En route pour la gloire

Vincent Darleme

 

Première partie

Un stage de fin d’étude aboutit souvent, quand on s’y prend bien, sur une offre d’emploi.

On me l’avait rappelé lors de mon entretien final chez Storm & Spray, entreprise leader de l’insecticide : « Ici on ne recrute pas en pensant que vous nous quitterez dans six mois. Vous faites partie de ce qu’on appelle les jeunes talents et nous souhaitons construire quelque chose avec vous. »

En tant qu’analyste marketing, je réalisais des études de consommation sur les produits destinés aux insectes volants. Je m’occupais uniquement de la gamme guêpes, mouches et moustiques. Les « volants », comme on les appelait, c’était le summum pour un stage chez Storm & Spray. Car les volants sont majoritairement perçus comme plus dangereux et moins répugnants que les rampants. Des insectes nobles, presque. Annoncer que l’on travaillait dans la division des volants était la meilleure manière d’attirer à soi un apriori positif. À l’inverse, ceux qui œuvraient pour les rampants évitaient de le mentionner directement dans la conversation.

J’adorais ce métier d’analyste et en l’espace de quelques mois j’étais devenu relativement compétent sur les tendances de marché, pour ne pas dire incollable. Quelles ventes pour les attrape-mouches au mois de Juin ? Dans quels magasins se vendaient le mieux les anti-moustiques ? Quelles innovations sur le marché des aérosols 600mL ? Aussi insolites que pouvaient être les questions, j’apportais clarté et précision dans mes réponses. J’étudiais les problématiques de A à Z et vérifiais à deux fois avant d’avancer quoi que ce soit. Je commençais à être estimé pour la qualité de mon travail. En quelques semaines j’avais obtenu confiance et légitimité auprès de toute l’équipe.

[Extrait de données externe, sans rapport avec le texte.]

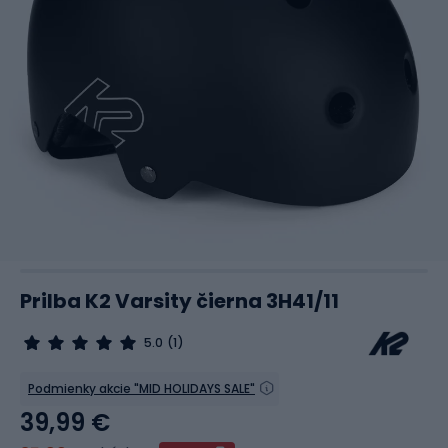
Prilba K2 Varsity čierna 3H41/11
5.0
(1)
Podmienky akcie "MID HOLIDAYS SALE"
39,99 €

Cela me valut le droit d’élaborer des recommandations, de creuser des investigations sur les différents leviers de développement. Je réfléchissais à l’avenir de notre gamme, à ce que nous pouvions améliorer l’année suivante et l’année d’après encore. De simple stagiaire censé assurer du reporting de base j’étais devenu un maillon de la division marketing, statut impensable avant de commencer. J’eus même l’honneur de présenter au comité stratégique une analyse sur le potentiel des anti-guêpes en présaison. Pour tout cela je redoublais d’efforts. C’était pour mon bien, je progressais, je le sentais. Je ne comptais plus mon temps passé dans l’entreprise. Je dépassais allégrement les 35 heures dans l’optique d’achever mon travail dans les délais. Je restais plus longtemps au bureau que certains employés. J’avais tous les atouts pour rester à mon poste.

Trois semaines avant la fin, la responsable rh de Storm & Spray me convoqua à son bureau :

– Vous avez des qualités indéniables pour ce poste, m’avança-t-elle, malheureusement nous ne recrutons pas en ce moment.

Storm & Spray n’avait plus envie de « construire quelque chose » avec moi. Les plans de l’entreprise avaient changé.